Thursday, April 23, 2009

Gastro, according to my just-visited local medical fiend friend, is usually viral and therefor effectively only symptomatically treatable. So have some more maxalon and call me in the morning, or words to that effect.

I did find out, however, that (following some significant poking, prodding and generally sticking fingers where fingers should not be stuck by anyone with whom you're not on a more intimate basis than he and I were) my blood pressure was 156/95 or some such.

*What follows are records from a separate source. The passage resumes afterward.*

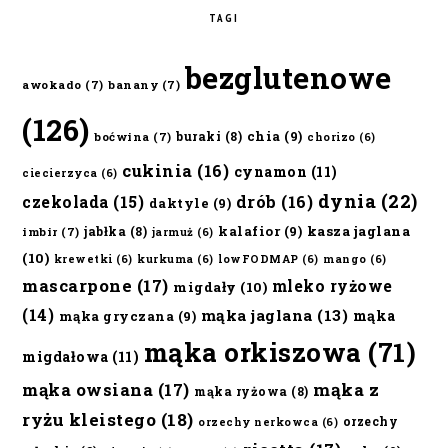
TAGI
bezglutenowe
awokado
(7)
banany
(7)
(126)
chia
(9)
buraki
(8)
boćwina
(7)
chorizo
(6)
cukinia
(16)
cynamon
(11)
ciecierzyca
(6)
dynia
(22)
czekolada
(15)
drób
(16)
daktyle
(9)
kalafior
(9)
kasza jaglana
jabłka
(8)
imbir
(7)
jarmuż
(6)
(10)
krewetki
(6)
kurkuma
(6)
lowFODMAP
(6)
mango
(6)
mascarpone
(17)
mleko ryżowe
migdały
(10)
(14)
mąka jaglana
(13)
mąka
mąka gryczana
(9)
mąka orkiszowa
(71)
migdałowa
(11)
mąka owsiana
(17)
mąka z
mąka ryżowa
(8)
ryżu kleistego
(18)
orzechy
orzechy nerkowca
(6)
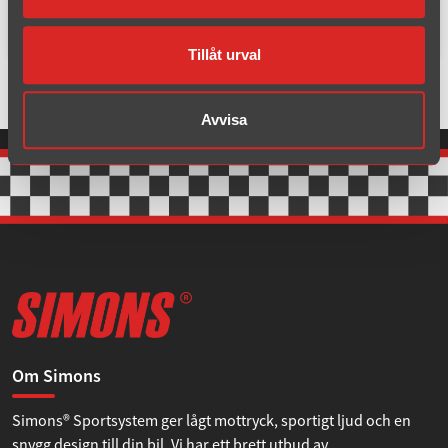
Svetsböj 114.3 90° Rostfritt
Tillåt urval
Avvisa
Om Simons
Simons® Sportsystem ger lågt mottryck, sportigt ljud och en
snygg design till din bil. Vi har ett brett utbud av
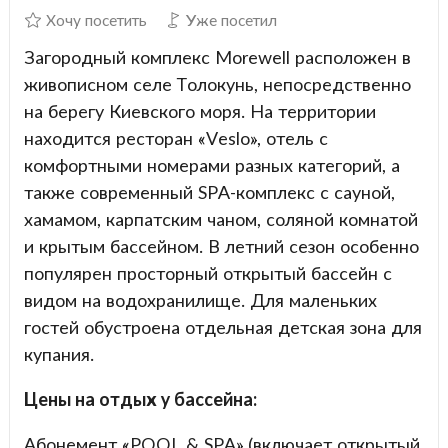
Хочу посетить
Уже посетил
Загородный комплекс Morewell расположен в
живописном селе Толокунь, непосредственно
на берегу Киевского моря. На территории
находится ресторан «Veslo», отель с
комфортными номерами разных категорий, а
также современный SPA-комплекс с сауной,
хамамом, карпатским чаном, соляной комнатой
и крытым бассейном. В летний сезон особенно
популярен просторный открытый бассейн с
видом на водохранилище. Для маленьких
гостей обустроена отдельная детская зона для
купания.
Цены на отдых у бассейна:
Абонемент «POOL & SPA» (включает открытый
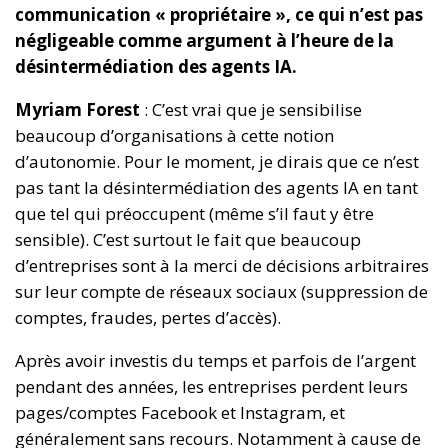
communication « propriétaire », ce qui n’est pas
négligeable comme argument à l’heure de la
désintermédiation des agents IA.
Myriam Forest
: C’est vrai que je sensibilise
beaucoup d’organisations à cette notion
d’autonomie. Pour le moment, je dirais que ce n’est
pas tant la désintermédiation des agents IA en tant
que tel qui préoccupent (même s’il faut y être
sensible). C’est surtout le fait que beaucoup
d’entreprises sont à la merci de décisions arbitraires
sur leur compte de réseaux sociaux (suppression de
comptes, fraudes, pertes d’accès).
Après avoir investis du temps et parfois de l’argent
pendant des années, les entreprises perdent leurs
pages/comptes Facebook et Instagram, et
généralement sans recours. Notamment à cause de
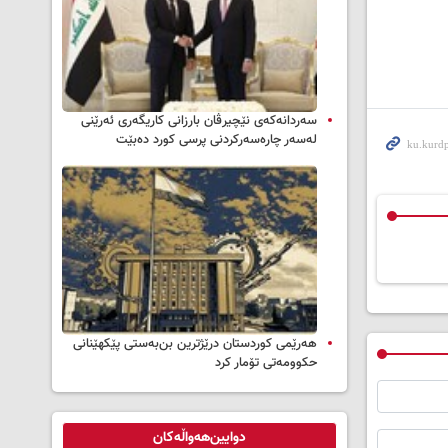
سه‌ردانه‌کەی نێچیرڤان بارزانی كاریگه‌ری ئه‌رێنی
له‌سه‌ر چاره‌سه‌ركردنی پرسی كورد ده‌بێت
هەرێمی کوردستان درێژترین بن‌بەستی پێکهێنانی
حکوومەتی تۆمار کرد
دوایین‌هەواڵەکان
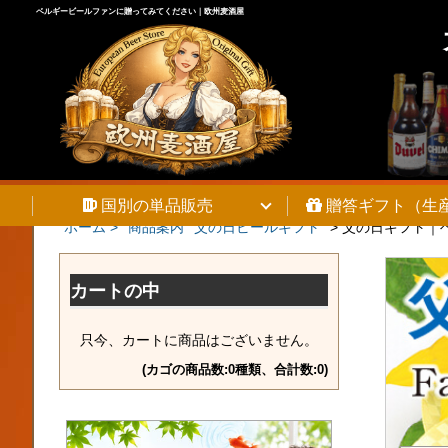
ベルギービールファンに贈ってみてください｜欧州麦酒屋
国別の単品販売
贈答ギフト（生
ホーム >
商品案内
父の日ビールギフト
>
父の日ギフト｜ベ
カートの中
只今、カートに商品はございません。
(カゴの商品数:0種類、合計数:0)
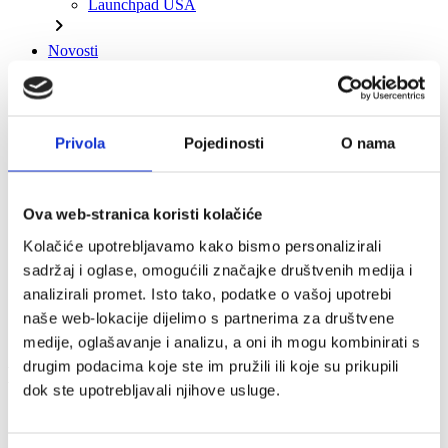
Launchpad USA
chevron_right
Novosti
Novosti
Objave za medije
chevron_right
Publikacije
Privola
Pojedinosti
O nama
Godišnjaci
News&Views
Transatlantski i EU odnosi
chevron_right
Ova web-stranica koristi kolačiće
Članovi
Kolačiće upotrebljavamo kako bismo personalizirali
Popis članova
Posebne ponude unutar članstva
sadržaj i oglase, omogućili značajke društvenih medija i
Statut i pravilnik
analizirali promet. Isto tako, podatke o vašoj upotrebi
Zapisnici sa sastanaka Vijeća upravitelja
naše web-lokacije dijelimo s partnerima za društvene
chevron_right
medije, oglašavanje i analizu, a oni ih mogu kombinirati s
drugim podacima koje ste im pružili ili koje su prikupili
Kodeks dobre poslovne prakse
dok ste upotrebljavali njihove usluge.
/
O nama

Which is apparently a bit high.

Why, then, don't they take it before poking you in all kinds of unpleasant ways. I'm sure that all that fingering can't possibly have a lowering effect, now, can it. And it doesn't really matter how intimately acquainted you are with the poker.

Anyway, I'm supposed to "keep an eye on it" - which no doubt means "come back and get poked some more and then we'll see if we can get it even higher". Damn silly, if you ask me.

Anyway, because it's all viral (as in disease, not marketing which is (arguably) different), I'm not allowed to actually do anything tomorrow either. So sleepy-in-y time again.

With luck, I'll have something way more interesting to talk about when next we meet....
*sigh*

Ok, so I've done absolutely nothing of value today at all.

This is primarily due to the unfortunate fact that at about 3:20 or so this morning (or about 14 and a half hours ago) I woke up feeling like hurling most, if not all, of everything I'd ever eaten somewhere as far away from my stomach as is possible.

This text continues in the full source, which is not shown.